For Marc Perlman, there's nothing better than cruising the open road in his SUV.
"It's kind of low to the ground, small, 4-cylinder engine. So, it's got some pickup," says Marc.
But recently, Marc is the one who needed to be picked up after his alternator and battery died. Luckily, he has emergency roadside assistance, not through a motor club like AAA or Allstate, but attached to his actual auto insurance policy.
"It was offered as one of the options on the website," says Marc.
Phil Reed with Edmunds.com says roadside service plans are exploding in popularity. So it's no wonder that some of the largest auto insurers out there are now hopping into the driver's seat.
"Companies are trying to distinguish themselves by offering perks to drivers," says Reed.
Basic perks like towing and lockout services, tire changes, and gas delivery. The insurance industry says these new plans are offered at a fraction of the cost of traditional motor clubs.
"Usually running anywhere from about $6 to about $20 a year," says Loretta Worters with Insurance Information Institute.
Marc pays about a dollar a month for his plan with Progressive and thinks it's a great deal.
But Worters says ask questions if you sign up for a service. Some insurers actually keep track of how many roadside claims you file per year!
Worters adds, "If you have a number of car accidents or speeding tickets, then this may be one more factor that could add to the premiums for your car insurance."
We spoke with five of the top auto insurers: Progressive, Allstate, Farmer's Insurance, State Farm and Nationwide.
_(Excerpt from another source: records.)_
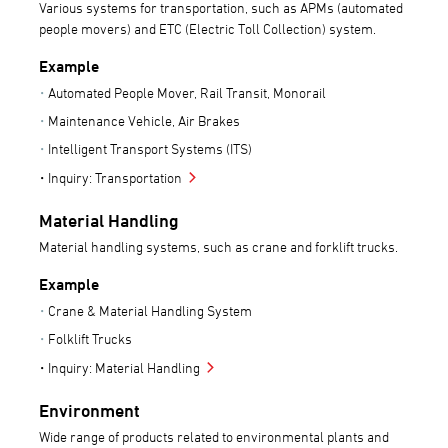
Various systems for transportation, such as APMs (automated
people movers) and ETC (Electric Toll Collection) system.
Example
Automated People Mover, Rail Transit, Monorail
Maintenance Vehicle, Air Brakes
Intelligent Transport Systems (ITS)
Inquiry: Transportation
Material Handling
Material handling systems, such as crane and forklift trucks.
Example
Crane & Material Handling System
Folklift Trucks
Inquiry: Material Handling
Environment
Wide range of products related to environmental plants and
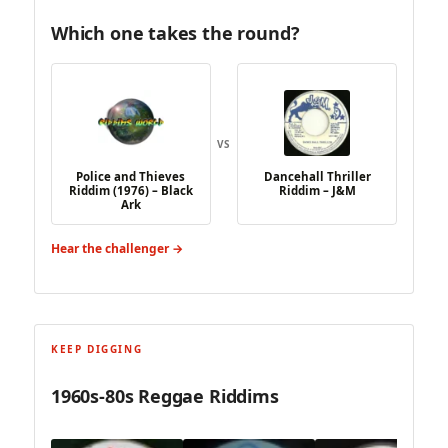
Which one takes the round?
VS
Police and Thieves
Dancehall Thriller
Riddim (1976) – Black
Riddim – J&M
Ark
Hear the challenger →
KEEP DIGGING
1960s-80s Reggae Riddims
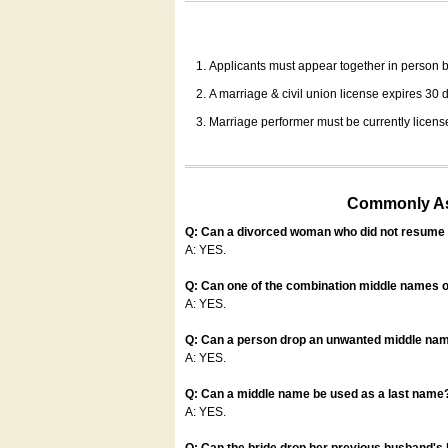
Applicants must appear together in person be
A marriage & civil union license expires 30 da
Marriage performer must be currently license
Commonly Ask
Q: Can a divorced woman who did not resume u
A: YES.
Q: Can one of the combination middle names o
A: YES.
Q: Can a person drop an unwanted middle name
A: YES.
Q: Can a middle name be used as a last name
A: YES.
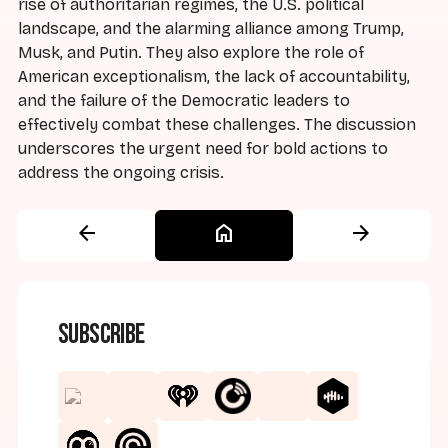
rise of authoritarian regimes, the U.S. political
landscape, and the alarming alliance among Trump,
Musk, and Putin. They also explore the role of
American exceptionalism, the lack of accountability,
and the failure of the Democratic leaders to
effectively combat these challenges. The discussion
underscores the urgent need for bold actions to
address the ongoing crisis.
arrow_back
home
arrow_forward
Subscribe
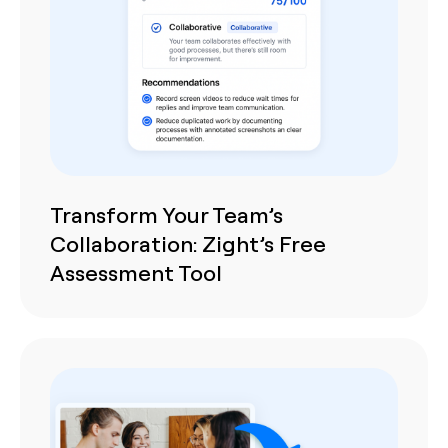
Transform Your Team’s
Collaboration: Zight’s Free
Assessment Tool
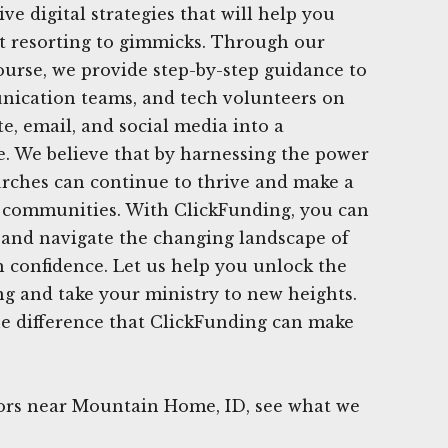
ive digital strategies that will help you
t resorting to gimmicks. Through our
urse, we provide step-by-step guidance to
nication teams, and tech volunteers on
e, email, and social media into a
e. We believe that by harnessing the power
hurches can continue to thrive and make a
r communities. With ClickFunding, you can
 and navigate the changing landscape of
 confidence. Let us help you unlock the
ing and take your ministry to new heights.
he difference that ClickFunding can make
rs near Mountain Home, ID, see what we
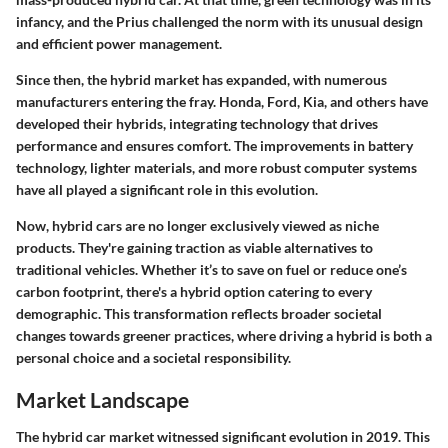
infancy, and the Prius challenged the norm with its unusual design
and efficient power management.
Since then, the hybrid market has expanded, with numerous
manufacturers entering the fray. Honda, Ford, Kia, and others have
developed their hybrids, integrating technology that drives
performance and ensures comfort. The improvements in battery
technology, lighter materials, and more robust computer systems
have all played a significant role in this evolution.
Now, hybrid cars are no longer exclusively viewed as niche
products. They're gaining traction as viable alternatives to
traditional vehicles. Whether it’s to save on fuel or reduce one’s
carbon footprint, there's a hybrid option catering to every
demographic. This transformation reflects broader societal
changes towards greener practices, where driving a hybrid is both a
personal choice and a societal responsibility.
Market Landscape
The hybrid car market witnessed significant evolution in 2019. This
Four of them offer safety service: Progressive, Allstate, Farmer's Insurance and State Farm. Two confirm that they do consider roadside claims a risk: State Farm and Farmer's Insurance.
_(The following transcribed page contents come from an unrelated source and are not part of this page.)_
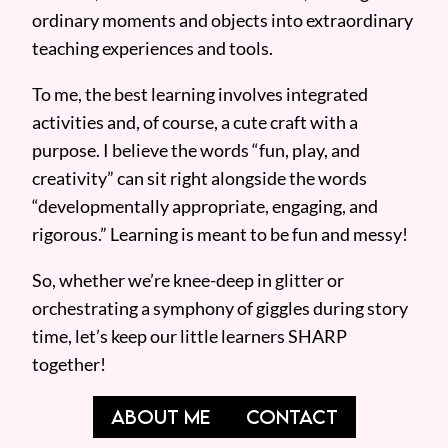
ordinary moments and objects into extraordinary
teaching experiences and tools.
To me, the best learning involves integrated
activities and, of course, a cute craft with a
purpose. I believe the words “fun, play, and
creativity” can sit right alongside the words
“developmentally appropriate, engaging, and
rigorous.” Learning is meant to be fun and messy!
So, whether we’re knee-deep in glitter or
orchestrating a symphony of giggles during story
time, let’s keep our little learners SHARP
together!
ABOUT ME
CONTACT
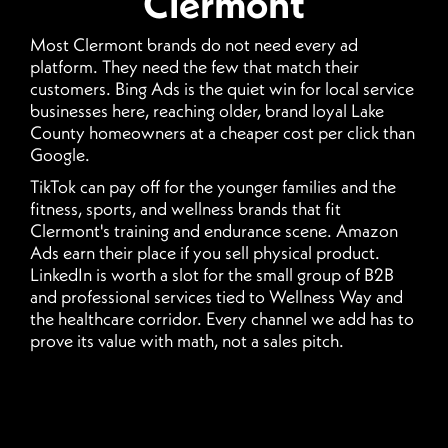
Clermont
Most Clermont brands do not need every ad
platform. They need the few that match their
customers. Bing Ads is the quiet win for local service
businesses here, reaching older, brand loyal Lake
County homeowners at a cheaper cost per click than
Google.
TikTok can pay off for the younger families and the
fitness, sports, and wellness brands that fit
Clermont's training and endurance scene. Amazon
Ads earn their place if you sell physical product.
LinkedIn is worth a slot for the small group of B2B
and professional services tied to Wellness Way and
the healthcare corridor. Every channel we add has to
prove its value with math, not a sales pitch.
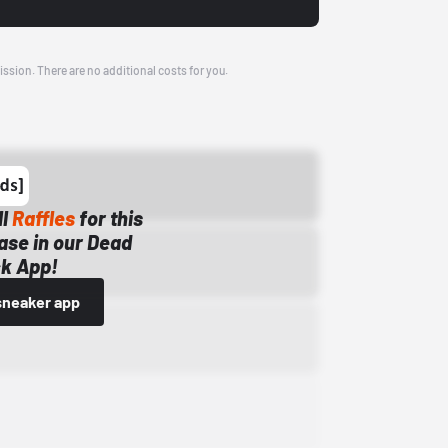
ission. There are no additional costs for you.
ll
Raffles
for this
ase in our Dead
k App!
sneaker app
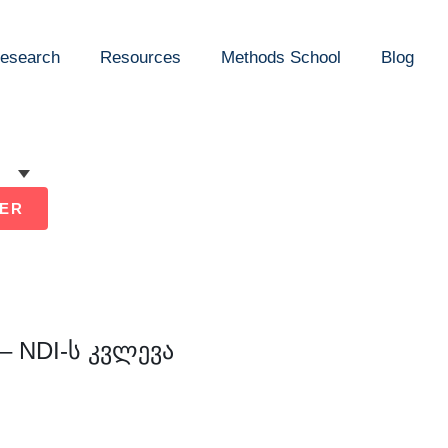
esearch
Resources
Methods School
Blog
ER
 NDI-ს კვლევა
"Usually if you've had three or more claims in one year a company will often re-evaluate whether you have higher risks," Worters explains.
On the flip side, motor clubs are not tied to your insurance...so they won't affect your rates. Most also provide a wider range of services.
"Many people will say, you know, you use AAA once for a hotel and it's paid for itself," says Reed.
So how do you know which program is right for you? Reed says it's really about personal preference.
"It's a good idea to look back over your driving history. What situations have occurred and what do you want to prevent?," says Reed.
As for Marc, he hasn't hit any more bumps in the road. But says he's happy his insurer is one that doesn't keep count!
"It was real helpful that one time that I needed it," says Marc.
If you're going to add an emergency service plan to your policy...ask whether your insurer considers roadside claims a risk factor. It could end up saving you some cash in the end!